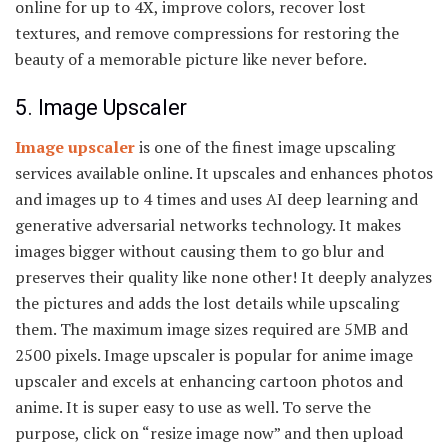
online for up to 4X, improve colors, recover lost
textures, and remove compressions for restoring the
beauty of a memorable picture like never before.
5. Image Upscaler
Image upscaler
is one of the finest image upscaling
services available online. It upscales and enhances photos
and images up to 4 times and uses AI deep learning and
generative adversarial networks technology. It makes
images bigger without causing them to go blur and
preserves their quality like none other! It deeply analyzes
the pictures and adds the lost details while upscaling
them. The maximum image sizes required are 5MB and
2500 pixels. Image upscaler is popular for anime image
upscaler and excels at enhancing cartoon photos and
anime. It is super easy to use as well. To serve the
purpose, click on “resize image now” and then upload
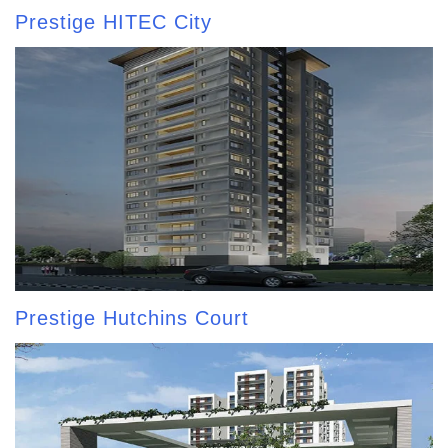
Prestige HITEC City
Prestige Hutchins Court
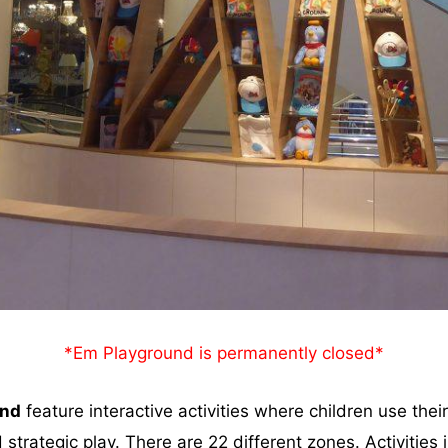
*Em Playground is permanently closed*
and
feature interactive activities where children use their 
 strategic play. There are 22 different zones. Activities 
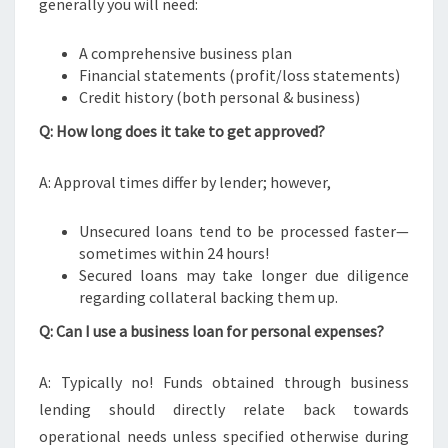
generally you will need:
A comprehensive business plan
Financial statements (profit/loss statements)
Credit history (both personal & business)
Q: How long does it take to get approved?
A: Approval times differ by lender; however,
Unsecured loans tend to be processed faster—
sometimes within 24 hours!
Secured loans may take longer due diligence
regarding collateral backing them up.
Q: Can I use a business loan for personal expenses?
A: Typically no! Funds obtained through business
lending should directly relate back towards
operational needs unless specified otherwise during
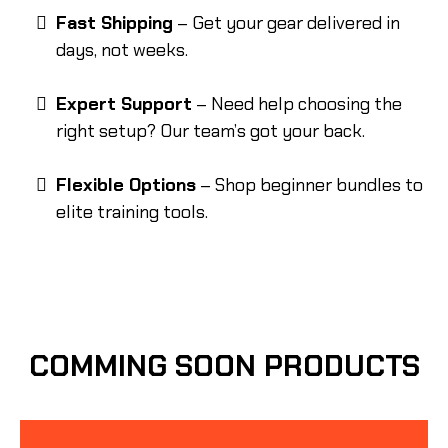
Fast Shipping
– Get your gear delivered in
days, not weeks.
Expert Support
– Need help choosing the
right setup? Our team’s got your back.
Flexible Options
– Shop beginner bundles to
elite training tools.
COMMING SOON PRODUCTS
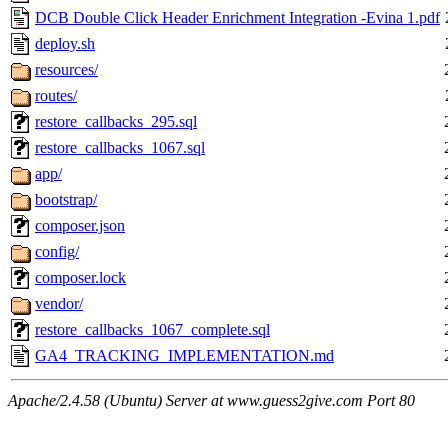
DCB Double Click Header Enrichment Integration -Evina 1.pdf
deploy.sh
resources/
routes/
restore_callbacks_295.sql
restore_callbacks_1067.sql
app/
bootstrap/
composer.json
config/
composer.lock
vendor/
restore_callbacks_1067_complete.sql
GA4_TRACKING_IMPLEMENTATION.md
Apache/2.4.58 (Ubuntu) Server at www.guess2give.com Port 80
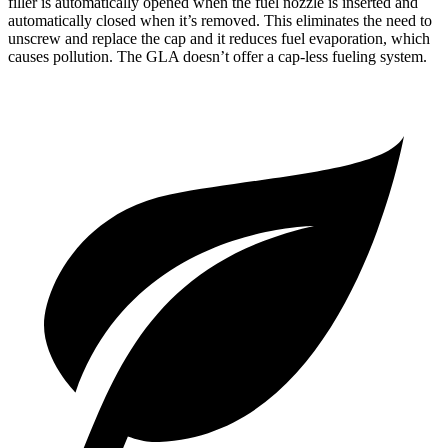
filler is automatically opened when the fuel nozzle is inserted and
automatically closed when it’s removed. This eliminates the need to
unscrew and replace the cap and it reduces fuel evaporation, which
causes pollution. The GLA doesn’t offer a cap-less fueling system.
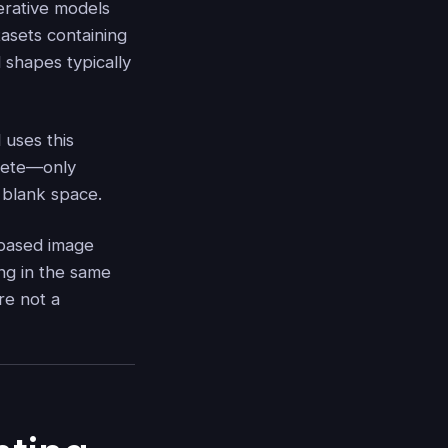
erative models
tasets containing
d shapes typically
 uses this
mplete—only
e blank space.
n‑based image
ng in the same
re not a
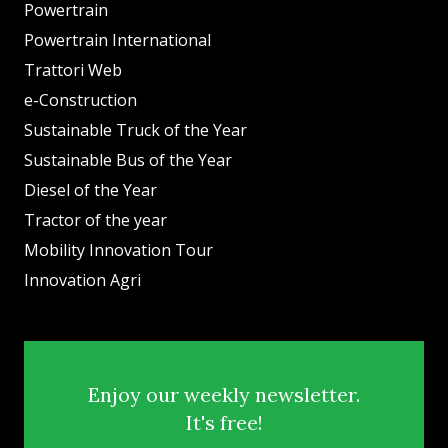
Powertrain
Powertrain International
Trattori Web
e-Construction
Sustainable Truck of the Year
Sustainable Bus of the Year
Diesel of the Year
Tractor of the year
Mobility Innovation Tour
Innovation Agri
Enjoy our weekly newsletter.
It's free!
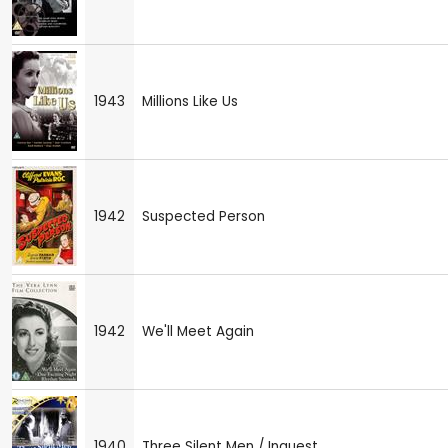
1943
Millions Like Us
1942
Suspected Person
1942
We'll Meet Again
1940
Three Silent Men / Inquest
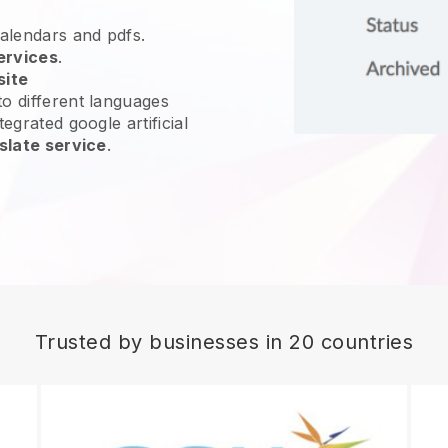
calendars and pdfs.
ervices
.
site
o different languages
egrated google artificial
slate service
.
Trusted by businesses in 20 countries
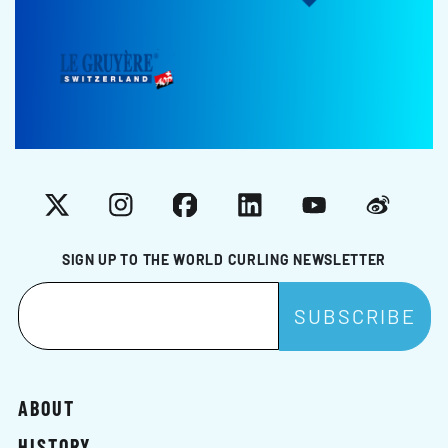
X
Instagram
Facebook
LinkedIn
YouTube
Weibo
SIGN UP TO THE WORLD CURLING NEWSLETTER
ABOUT
HISTORY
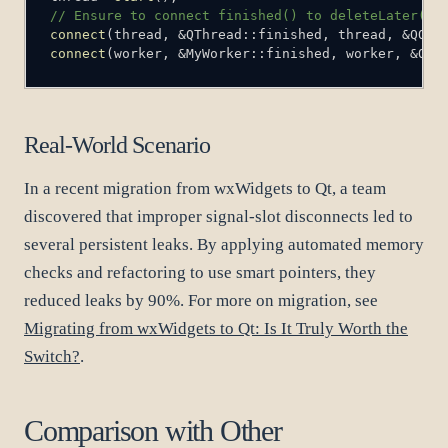
// Ensure to connect finished() to deleteLater()
connect
(
thread
,
&
QThread
::
finished
,
 thread
,
&
QObj
connect
(
worker
,
&
MyWorker
::
finished
,
 worker
,
&
QOb
Real-World Scenario
In a recent migration from wxWidgets to Qt, a team
discovered that improper signal-slot disconnects led to
several persistent leaks. By applying automated memory
checks and refactoring to use smart pointers, they
reduced leaks by 90%. For more on migration, see
Migrating from wxWidgets to Qt: Is It Truly Worth the
Switch?
.
Comparison with Other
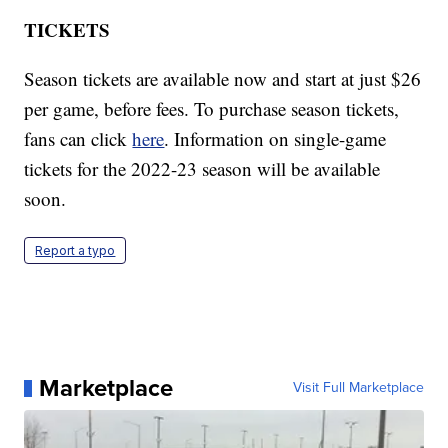
TICKETS
Season tickets are available now and start at just $26
per game, before fees. To purchase season tickets,
fans can click
here
. Information on single-game
tickets for the 2022-23 season will be available
soon.
Report a typo
Marketplace
Visit Full Marketplace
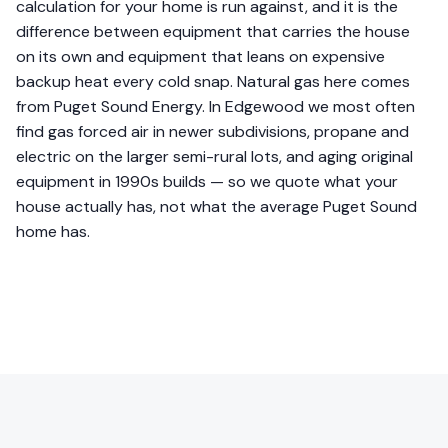
calculation for your home is run against, and it is the
difference between equipment that carries the house
on its own and equipment that leans on expensive
backup heat every cold snap. Natural gas here comes
from Puget Sound Energy. In Edgewood we most often
find gas forced air in newer subdivisions, propane and
electric on the larger semi-rural lots, and aging original
equipment in 1990s builds — so we quote what your
house actually has, not what the average Puget Sound
home has.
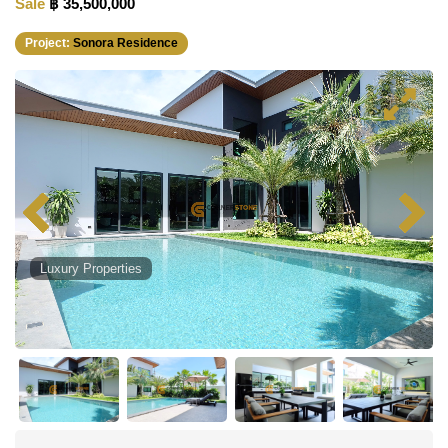
Sale
฿ 35,500,000
Project:
Sonora Residence
Luxury Properties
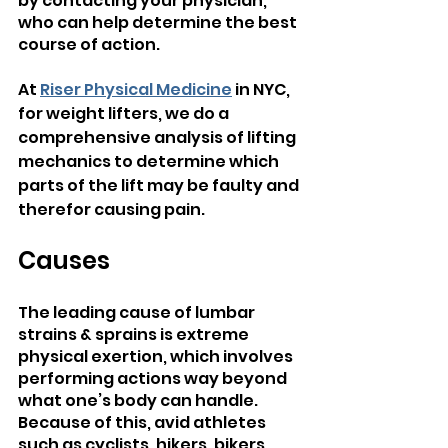
by contacting your physician, 
who can help determine the best 
course of action.
At 
Riser Physical Medicine
 in NYC, 
for weight lifters, we do a 
comprehensive analysis of lifting 
mechanics to determine which 
parts of the lift may be faulty and 
therefor causing pain.
Causes
The leading cause of lumbar 
strains & sprains is extreme 
physical exertion, which involves 
performing actions way beyond 
what one’s body can handle. 
Because of this, avid athletes 
such as cyclists, hikers, bikers, 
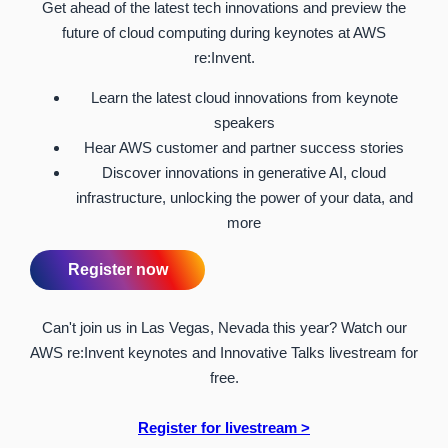
Get ahead of the latest tech innovations and preview the
future of cloud computing during keynotes at AWS
re:Invent.
Learn the latest cloud innovations from keynote
speakers
Hear AWS customer and partner success stories
Discover innovations in generative AI, cloud
infrastructure, unlocking the power of your data, and
more
Register now
Can't join us in Las Vegas, Nevada this year? Watch our
AWS re:Invent keynotes and Innovative Talks livestream for
free.
Register for livestream >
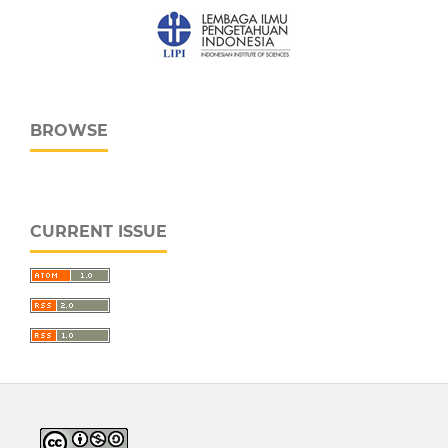
BROWSE
CURRENT ISSUE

+--

WORK REQUEST —
Text only, please: give the listing again word for word with no images.

YOUR SOLUTION —
online for up to 4X, improve colors, recover lost
textures, and remove compressions for restoring the
beauty of a memorable picture like never before.
5. Image Upscaler
Image upscaler
is one of the finest image upscaling
services available online. It upscales and enhances photos
and images up to 4 times and uses AI deep learning and
generative adversarial networks technology. It makes
images bigger without causing them to go blur and
preserves their quality like none other! It deeply analyzes
the pictures and adds the lost details while upscaling
them. The maximum image sizes required are 5MB and
2500 pixels. Image upscaler is popular for anime image
upscaler and excels at enhancing cartoon photos and
anime. It is super easy to use as well. To serve the
purpose, click on “resize image now” and then upload
Prestige HITEC City
Prestige Hutchins Court
*Em Playground is permanently closed*
and
feature interactive activities where children use their 
 strategic play. There are 22 different zones. Activities 
generally you will need:
A comprehensive business plan
Financial statements (profit/loss statements)
Credit history (both personal & business)
Q: How long does it take to get approved?
A: Approval times differ by lender; however,
Unsecured loans tend to be processed faster—
sometimes within 24 hours!
Secured loans may take longer due diligence
regarding collateral backing them up.
Q: Can I use a business loan for personal expenses?
A: Typically no! Funds obtained through business
lending should directly relate back towards
operational needs unless specified otherwise during
Fast Shipping
– Get your gear delivered in
days, not weeks.
Expert Support
– Need help choosing the
right setup? Our team’s got your back.
Flexible Options
– Shop beginner bundles to
elite training tools.
COMMING SOON PRODUCTS
DCB Double Click Header Enrichment Integration -Evina 1.pdf
deploy.sh
resources/
routes/
restore_callbacks_295.sql
restore_callbacks_1067.sql
app/
bootstrap/
composer.json
config/
composer.lock
vendor/
restore_callbacks_1067_complete.sql
GA4_TRACKING_IMPLEMENTATION.md
Apache/2.4.58 (Ubuntu) Server at www.guess2give.com Port 80
filler is automatically opened when the fuel nozzle is inserted and
automatically closed when it’s removed. This eliminates the need to
unscrew and replace the cap and it reduces fuel evaporation, which
causes pollution. The GLA doesn’t offer a cap-less fueling system.
erative models
tasets containing
d shapes typically
 uses this
mplete—only
e blank space.
n‑based image
ng in the same
re not a
Powertrain
Powertrain International
Trattori Web
e-Construction
Sustainable Truck of the Year
Sustainable Bus of the Year
Diesel of the Year
Tractor of the year
Mobility Innovation Tour
Innovation Agri
Enjoy our weekly newsletter.
It's free!
1943
Millions Like Us
1942
Suspected Person
1942
We'll Meet Again
1940
Three Silent Men / Inquest
calendars and pdfs.
ervices
.
site
o different languages
egrated google artificial
slate service
.
Trusted by businesses in 20 countries
X
Instagram
Facebook
LinkedIn
YouTube
Weibo
SIGN UP TO THE WORLD CURLING NEWSLETTER
ABOUT
HISTORY
// Ensure to connect finished() to deleteLater()
connect
(
thread
,
&
QThread
::
finished
,
 thread
,
&
QObj
connect
(
worker
,
&
MyWorker
::
finished
,
 worker
,
&
QOb
Real-World Scenario
In a recent migration from wxWidgets to Qt, a team
discovered that improper signal-slot disconnects led to
several persistent leaks. By applying automated memory
checks and refactoring to use smart pointers, they
reduced leaks by 90%. For more on migration, see
Migrating from wxWidgets to Qt: Is It Truly Worth the
Switch?
.
Comparison with Other
TICKETS
Season tickets are available now and start at just $26
per game, before fees. To purchase season tickets,
fans can click
here
. Information on single-game
tickets for the 2022-23 season will be available
soon.
Report a typo
Marketplace
Visit Full Marketplace
calculation for your home is run against, and it is the
difference between equipment that carries the house
on its own and equipment that leans on expensive
backup heat every cold snap. Natural gas here comes
from Puget Sound Energy. In Edgewood we most often
find gas forced air in newer subdivisions, propane and
electric on the larger semi-rural lots, and aging original
equipment in 1990s builds — so we quote what your
house actually has, not what the average Puget Sound
home has.
Sale
฿ 35,500,000
Project:
Sonora Residence
Luxury Properties
by contacting your physician, 
who can help determine the best 
course of action.
At 
Riser Physical Medicine
 in NYC, 
for weight lifters, we do a 
comprehensive analysis of lifting 
mechanics to determine which 
parts of the lift may be faulty and 
therefor causing pain.
Causes
The leading cause of lumbar 
strains & sprains is extreme 
physical exertion, which involves 
performing actions way beyond 
what one’s body can handle. 
Because of this, avid athletes 
such as cyclists, hikers, bikers, 
Get ahead of the latest tech innovations and preview the
future of cloud computing during keynotes at AWS
re:Invent.
Learn the latest cloud innovations from keynote
speakers
Hear AWS customer and partner success stories
Discover innovations in generative AI, cloud
infrastructure, unlocking the power of your data, and
more
Register now
Can't join us in Las Vegas, Nevada this year? Watch our
AWS re:Invent keynotes and Innovative Talks livestream for
free.
Register for livestream >
BROWSE
CURRENT ISSUE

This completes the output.